From: Matthew Wilcox <willy@infradead.org>
To: Jia Zhu <zhujia.zj@bytedance.com>
Cc: Theodore Ts'o <tytso@mit.edu>,
Andreas Dilger <adilger.kernel@dilger.ca>,
Alexander Viro <viro@zeniv.linux.org.uk>,
Christian Brauner <brauner@kernel.org>, Jan Kara <jack@suse.cz>,
Baokun Li <libaokun@linux.alibaba.com>,
Ojaswin Mujoo <ojaswin@linux.ibm.com>,
Ritesh Harjani <ritesh.list@gmail.com>,
Zhang Yi <yi.zhang@huawei.com>,
linux-ext4@vger.kernel.org, linux-fsdevel@vger.kernel.org,
linux-kernel@vger.kernel.org
Subject: Re: [PATCH] ext4: avoid full buffer walks for large folio partial writes
Date: Fri, 5 Jun 2026 15:24:20 +0100 [thread overview]

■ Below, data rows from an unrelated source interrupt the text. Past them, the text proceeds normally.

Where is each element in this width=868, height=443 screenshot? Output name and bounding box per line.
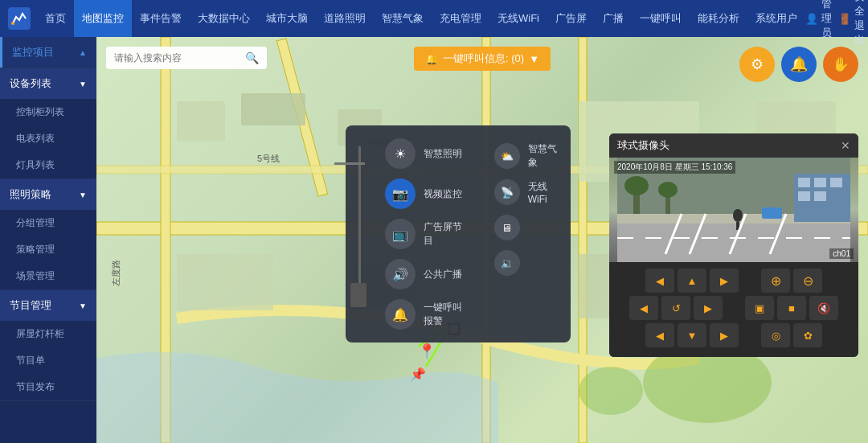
- nav-home[interactable]: 首页: [37, 0, 74, 37]
- camera-label: 视频监控: [424, 187, 470, 201]
- ctrl-down[interactable]: ▼: [678, 323, 706, 347]
- chevron-up-icon: ▲: [79, 48, 87, 57]
- pole-feature-adscreen: 📺 广告屏节目: [385, 219, 470, 249]
- pole-feature-alarm: 🔔 一键呼叫报警: [385, 299, 470, 330]
- sidebar-monitor-label: 监控项目: [12, 45, 54, 59]
- nav-system-user[interactable]: 系统用户: [747, 0, 805, 37]
- wifi-circle-btn[interactable]: 📡: [494, 179, 520, 205]
- nav-one-call[interactable]: 一键呼叫: [632, 0, 690, 37]
- camera-circle-btn[interactable]: 📷: [385, 178, 416, 209]
- svg-rect-8: [177, 101, 225, 142]
- nav-event-alert[interactable]: 事件告警: [132, 0, 190, 37]
- nav-road-lighting[interactable]: 道路照明: [316, 0, 374, 37]
- ctrl-layout[interactable]: ■: [777, 296, 806, 320]
- nav-wifi[interactable]: 无线WiFi: [489, 0, 547, 37]
- user-icon: 👤: [805, 13, 818, 25]
- search-icon[interactable]: 🔍: [245, 51, 259, 64]
- pole-features-left: ☀ 智慧照明 📷 视频监控 📺 广告屏节目 🔊 公共广播: [385, 138, 470, 330]
- sidebar-section-monitor: 监控项目 ▲: [0, 37, 96, 68]
- camera-video-feed: 2020年10月8日 星期三 15:10:36 ch01: [609, 158, 858, 262]
- alert-dropdown-icon: ▼: [529, 53, 539, 65]
- volume-circle-btn[interactable]: 🔉: [494, 250, 520, 276]
- chevron-down-icon-3: ▼: [79, 301, 87, 310]
- sidebar-item-group[interactable]: 分组管理: [0, 210, 96, 236]
- nav-city-brain[interactable]: 城市大脑: [258, 0, 316, 37]
- sidebar: 监控项目 ▲ 设备列表 ▼ 控制柜列表 电表列表 灯具列表 照明策略 ▼ 分组管…: [0, 37, 96, 443]
- nav-broadcast[interactable]: 广播: [595, 0, 632, 37]
- sidebar-header-program[interactable]: 节目管理 ▼: [0, 290, 96, 321]
- sidebar-item-playlist[interactable]: 节目单: [0, 347, 96, 374]
- settings-circle-btn[interactable]: ⚙: [739, 47, 775, 82]
- svg-rect-41: [762, 207, 782, 219]
- pole-feature-lighting: ☀ 智慧照明: [385, 138, 470, 169]
- ctrl-row-3: ◀ ▼ ▶ ◎ ✿: [616, 323, 852, 347]
- nav-exit[interactable]: 🚪 安全退出: [838, 0, 865, 47]
- broadcast-circle-btn[interactable]: 🔊: [385, 259, 416, 289]
- adscreen-label: 广告屏节目: [424, 220, 470, 248]
- ctrl-iris-open[interactable]: ◎: [761, 323, 790, 347]
- ctrl-rotate[interactable]: ↺: [661, 296, 690, 320]
- pole-popup: ☀ 智慧照明 📷 视频监控 📺 广告屏节目 🔊 公共广播: [346, 125, 571, 343]
- wifi-right-label: 无线WiFi: [528, 180, 558, 205]
- alarm-circle-btn[interactable]: 🔔: [385, 299, 416, 330]
- ctrl-right-1[interactable]: ▶: [710, 269, 739, 293]
- monitor-circle-btn[interactable]: 🖥: [494, 215, 520, 240]
- nav-items: 首页 地图监控 事件告警 大数据中心 城市大脑 道路照明 智慧气象 充电管理 无…: [37, 0, 805, 37]
- nav-energy[interactable]: 能耗分析: [690, 0, 747, 37]
- nav-user[interactable]: 👤 管理员: [805, 0, 832, 40]
- ctrl-right-3[interactable]: ▶: [710, 323, 739, 347]
- sidebar-item-meter[interactable]: 电表列表: [0, 125, 96, 152]
- ctrl-zoom-out[interactable]: ⊖: [793, 269, 822, 293]
- sidebar-item-control-cabinet[interactable]: 控制柜列表: [0, 99, 96, 125]
- ctrl-fullscreen[interactable]: ▣: [745, 296, 774, 320]
- nav-charging[interactable]: 充电管理: [432, 0, 489, 37]
- camera-timestamp: 2020年10月8日 星期三 15:10:36: [614, 161, 735, 174]
- sidebar-item-fixture[interactable]: 灯具列表: [0, 152, 96, 178]
- exit-label: 安全退出: [854, 0, 865, 47]
- ctrl-zoom-in[interactable]: ⊕: [761, 269, 790, 293]
- gesture-circle-btn[interactable]: ✋: [823, 47, 858, 82]
- svg-text:5号线: 5号线: [257, 154, 280, 163]
- alert-icon: 🔔: [425, 53, 438, 65]
- ctrl-left-3[interactable]: ◀: [645, 323, 674, 347]
- pole-feature-wifi: 📡 无线WiFi: [494, 179, 558, 205]
- lighting-circle-btn[interactable]: ☀: [385, 138, 416, 169]
- nav-ad-screen[interactable]: 广告屏: [547, 0, 595, 37]
- lighting-label: 智慧照明: [424, 147, 470, 161]
- svg-rect-35: [814, 178, 826, 187]
- camera-close-btn[interactable]: ✕: [841, 139, 850, 152]
- sidebar-item-strategy[interactable]: 策略管理: [0, 236, 96, 263]
- camera-video-frame: 2020年10月8日 星期三 15:10:36 ch01: [609, 158, 858, 262]
- weather-circle-btn[interactable]: ⛅: [494, 143, 520, 169]
- ctrl-left-1[interactable]: ◀: [645, 269, 674, 293]
- nav-big-data[interactable]: 大数据中心: [190, 0, 258, 37]
- pole-feature-monitor: 🖥: [494, 215, 558, 240]
- map-marker-3[interactable]: 📌: [410, 367, 426, 382]
- sidebar-header-monitor[interactable]: 监控项目 ▲: [0, 37, 96, 68]
- sidebar-item-scene[interactable]: 场景管理: [0, 263, 96, 289]
- search-input[interactable]: [114, 52, 240, 64]
- adscreen-circle-btn[interactable]: 📺: [385, 219, 416, 249]
- sidebar-item-publish[interactable]: 节目发布: [0, 374, 96, 400]
- nav-map-monitor[interactable]: 地图监控: [74, 0, 132, 37]
- sidebar-item-screen-pole[interactable]: 屏显灯杆柜: [0, 321, 96, 347]
- ctrl-right-2[interactable]: ▶: [694, 296, 723, 320]
- app-logo: [8, 4, 31, 33]
- sidebar-header-devices[interactable]: 设备列表 ▼: [0, 68, 96, 99]
- ctrl-mute[interactable]: 🔇: [809, 296, 838, 320]
- map-marker-1[interactable]: 📍: [418, 343, 436, 360]
- ctrl-up[interactable]: ▲: [678, 269, 706, 293]
- alert-circle-btn[interactable]: 🔔: [781, 47, 817, 82]
- svg-text:左度路: 左度路: [111, 260, 121, 286]
- map-top-right-controls: ⚙ 🔔 ✋: [739, 47, 858, 82]
- pole-feature-camera: 📷 视频监控: [385, 178, 470, 209]
- ctrl-left-2[interactable]: ◀: [629, 296, 658, 320]
- alert-label: 一键呼叫信息: (0): [443, 51, 524, 66]
- sidebar-strategy-label: 照明策略: [10, 187, 51, 202]
- sidebar-header-strategy[interactable]: 照明策略 ▼: [0, 179, 96, 210]
- svg-rect-9: [241, 93, 305, 125]
- map-area[interactable]: 左度路 5号线 一5号线(在建) 4号 🔍 🔔 一键呼叫信息: (0) ▼ ⚙ …: [96, 37, 868, 443]
- nav-smart-weather[interactable]: 智慧气象: [374, 0, 432, 37]
- ctrl-iris-close[interactable]: ✿: [793, 323, 822, 347]
- alert-banner[interactable]: 🔔 一键呼叫信息: (0) ▼: [414, 47, 551, 71]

Message-ID: <aiLcFP2drmHGjEL2@casper.infradead.org> (raw)
In-Reply-To: <20260605090253.32822-1-zhujia.zj@bytedance.com>
On Fri, Jun 05, 2026 at 05:02:53PM +0800, Jia Zhu wrote:
> On Wed, Jun 03, 2026 at 07:11:48PM +0100, Matthew Wilcox wrote:
> > Is this a common case for you, or is this something you noticed by
> > inspection?
>
> This was found by our kernel release benchmark. We run libMicro as part
> of that test suite:
>
> https://github.com/rzezeski/libMicro
>
> The regression shows up in buffered write/pwrite/writev overwrite tests
> on ext4 large folios.
Makes sense. I'll assume this can correspond to a reasonable workload.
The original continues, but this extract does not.